EXERCISE DESCRIPTION
Each entry below must be given again word for word, with no pictures.

______

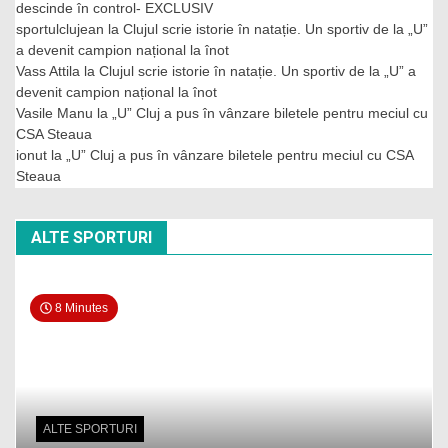
descinde în control- EXCLUSIV
sportulclujean
la
Clujul scrie istorie în natație. Un sportiv de la „U”
a devenit campion național la înot
Vass Attila
la
Clujul scrie istorie în natație. Un sportiv de la „U” a
devenit campion național la înot
Vasile Manu
la
„U” Cluj a pus în vânzare biletele pentru meciul cu
CSA Steaua
ionut
la
„U” Cluj a pus în vânzare biletele pentru meciul cu CSA
Steaua
ALTE SPORTURI
8 Minutes
ALTE SPORTURI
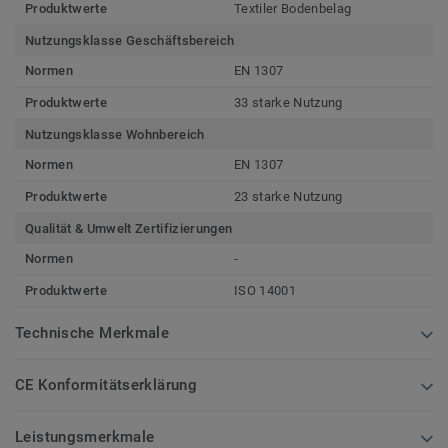
Produktwerte
Textiler Bodenbelag
Nutzungsklasse Geschäftsbereich
Normen
EN 1307
Produktwerte
33 starke Nutzung
Nutzungsklasse Wohnbereich
Normen
EN 1307
Produktwerte
23 starke Nutzung
Qualität & Umwelt Zertifizierungen
Normen
-
Produktwerte
ISO 14001
Technische Merkmale
CE Konformitätserklärung
Leistungsmerkmale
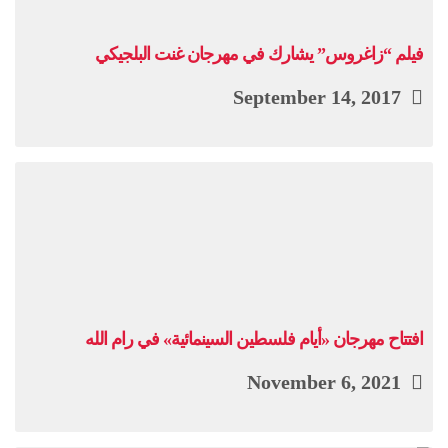
فيلم “زاغروس” يشارك في مهرجان غنت البلجيکي
September 14, 2017
افتتاح مهرجان «أيام فلسطين السينمائية» في رام الله
November 6, 2021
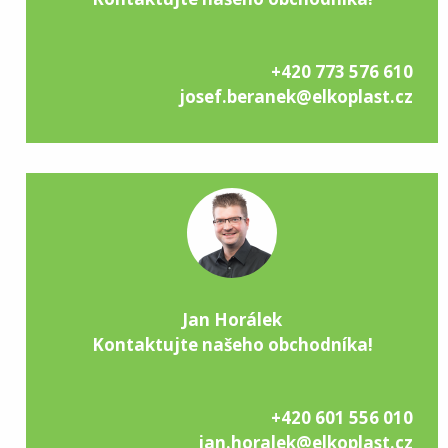
+420 773 576 610
josef.beranek@elkoplast.cz
Jan Horálek
Kontaktujte našeho obchodníka!
+420 601 556 010
jan.horalek@elkoplast.cz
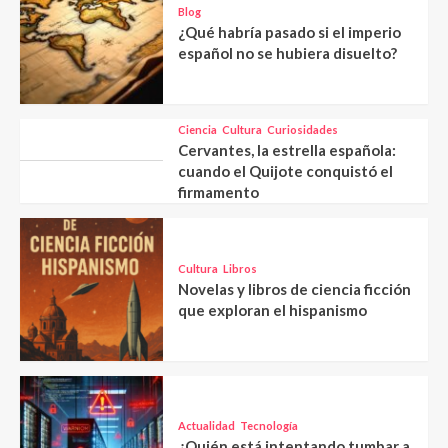
Blog
¿Qué habría pasado si el imperio
español no se hubiera disuelto?
Ciencia
Cultura
Curiosidades
Cervantes, la estrella española:
cuando el Quijote conquistó el
firmamento
Cultura
Libros
Novelas y libros de ciencia ficción
que exploran el hispanismo
Actualidad
Tecnología
¿Quién está intentando tumbar a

______

WRITTEN REPLY
descinde în control- EXCLUSIV
sportulclujean
la
Clujul scrie istorie în natație. Un sportiv de la „U”
a devenit campion național la înot
Vass Attila
la
Clujul scrie istorie în natație. Un sportiv de la „U” a
devenit campion național la înot
Vasile Manu
la
„U” Cluj a pus în vânzare biletele pentru meciul cu
CSA Steaua
ionut
la
„U” Cluj a pus în vânzare biletele pentru meciul cu CSA
Steaua
ALTE SPORTURI
8 Minutes
ALTE SPORTURI
Produktwerte
Textiler Bodenbelag
Nutzungsklasse Geschäftsbereich
Normen
EN 1307
Produktwerte
33 starke Nutzung
Nutzungsklasse Wohnbereich
Normen
EN 1307
Produktwerte
23 starke Nutzung
Qualität & Umwelt Zertifizierungen
Normen
-
Produktwerte
ISO 14001
Technische Merkmale
CE Konformitätserklärung
Leistungsmerkmale
فيلم “زاغروس” يشارك في مهرجان غنت البلجيکي
September 14, 2017
افتتاح مهرجان «أيام فلسطين السينمائية» في رام الله
November 6, 2021
+420 773 576 610
josef.beranek@elkoplast.cz
Jan Horálek
Kontaktujte našeho obchodníka!
+420 601 556 010
jan.horalek@elkoplast.cz
Blog
¿Qué habría pasado si el imperio
español no se hubiera disuelto?
Ciencia
Cultura
Curiosidades
Cervantes, la estrella española:
cuando el Quijote conquistó el
firmamento
Cultura
Libros
Novelas y libros de ciencia ficción
que exploran el hispanismo
Actualidad
Tecnología
¿Quién está intentando tumbar a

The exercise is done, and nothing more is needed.